Lagrangian skeleta of very affine complete intersections

TL;DR

This paper computes the Lagrangian skeleta of certain complete intersections in complex tori, generalizing previous hypersurface results, and uses this to establish homological mirror symmetry for Batyrev-Borisov pairs.

Contribution

It extends the understanding of Lagrangian skeleta to complete intersections, providing a new geometric framework for mirror symmetry beyond hypersurfaces.

Findings

Computed the skeleton of complete intersections in complex tori.

Described the decomposition of the skeleton into standard mirror pieces.

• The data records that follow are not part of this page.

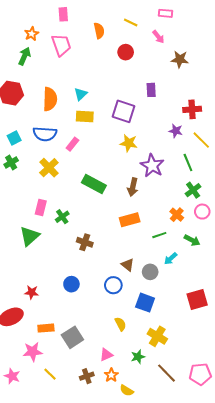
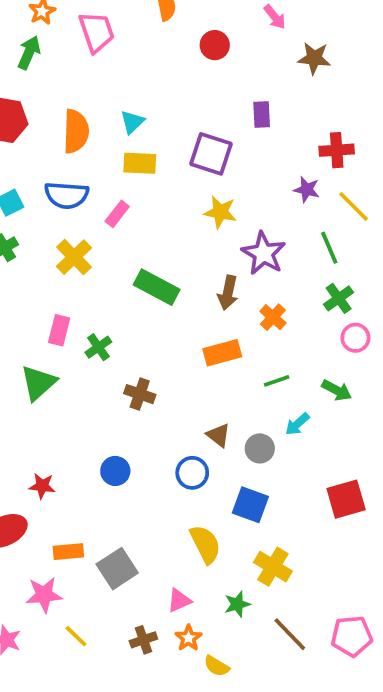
orange cross: (177, 215) -> (273, 317), moved
yellow semicircle: (121, 324) -> (205, 544), size x1.5

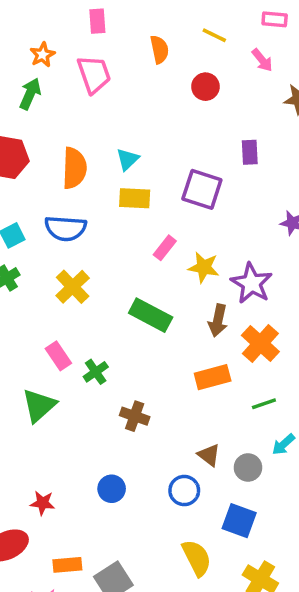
yellow star: (220, 212) -> (204, 267), moved
pink rectangle: (117, 214) -> (165, 248), moved
orange cross: (273, 317) -> (260, 343), size x1.5
pink rectangle: (59, 330) -> (58, 356), turned -48

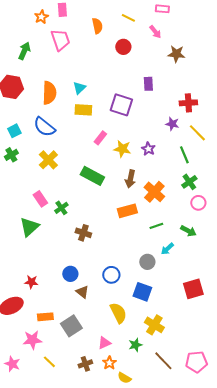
orange star: (43, 55) -> (41, 17), moved
blue semicircle: (66, 228) -> (44, 127), turned 35
purple star: (252, 283) -> (148, 149), moved, size x0.6
brown triangle: (209, 455) -> (82, 292), moved

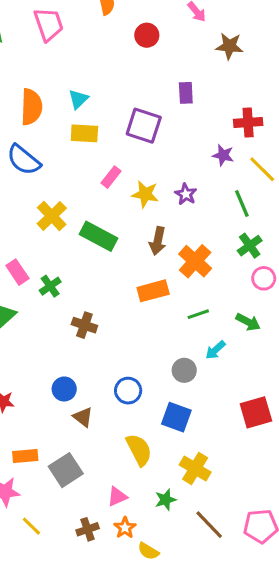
yellow cross: (48, 160) -> (52, 216), moved

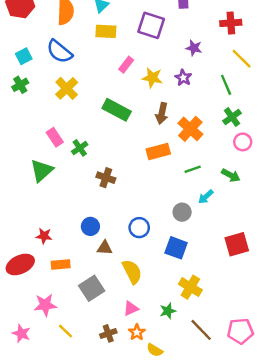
purple star: (223, 155) -> (194, 48), moved
yellow cross: (52, 216) -> (67, 88), moved
brown triangle: (83, 417) -> (105, 248), turned -35
yellow semicircle: (139, 450) -> (132, 272), moved
orange rectangle: (25, 456) -> (61, 264), moved

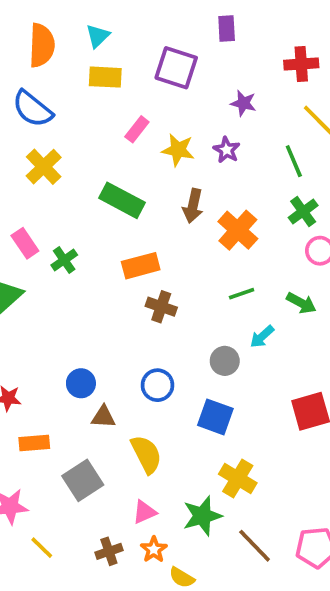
orange rectangle: (158, 151) -> (141, 266), moved
brown cross: (106, 178) -> (161, 307), moved
green star: (168, 311) -> (202, 516), size x1.5

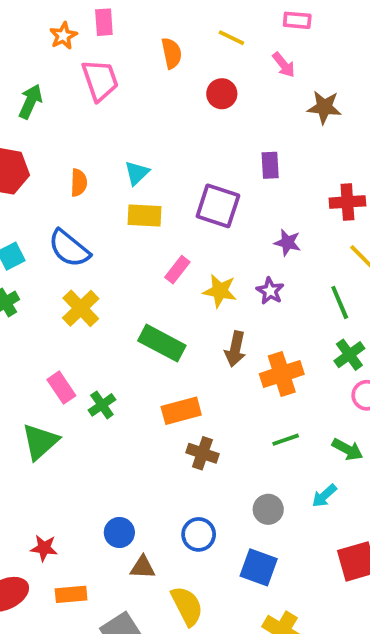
orange semicircle: (42, 45) -> (79, 183), size x0.6
orange cross: (238, 230) -> (282, 374), turned 30
cyan arrow: (262, 337) -> (324, 496), moved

Established homological mirror symmetry for Batyrev-Borisov pairs.

Abstract

Let $Z^\circ$ be a complete intersection inside $(\mathbb{C}^*)^n$ that compactifies to a smooth Calabi-Yau subvariety $Z$ inside a Fano toric variety $X$. We compute the skeleton of $Z^\circ$ and describe its decomposition into standard pieces that are mirror to toric varieties, which generalises the existing results in the case of hypersurfaces. This set-up was first considered by Batyrev and Borisov, who used combinatorial techniques to construct a mirror pair $(Z,\check{Z})$ of such complete intersections. We use our main result to establish homological mirror symmetry for Batyrev-Borisov pairs in the large-volume limit.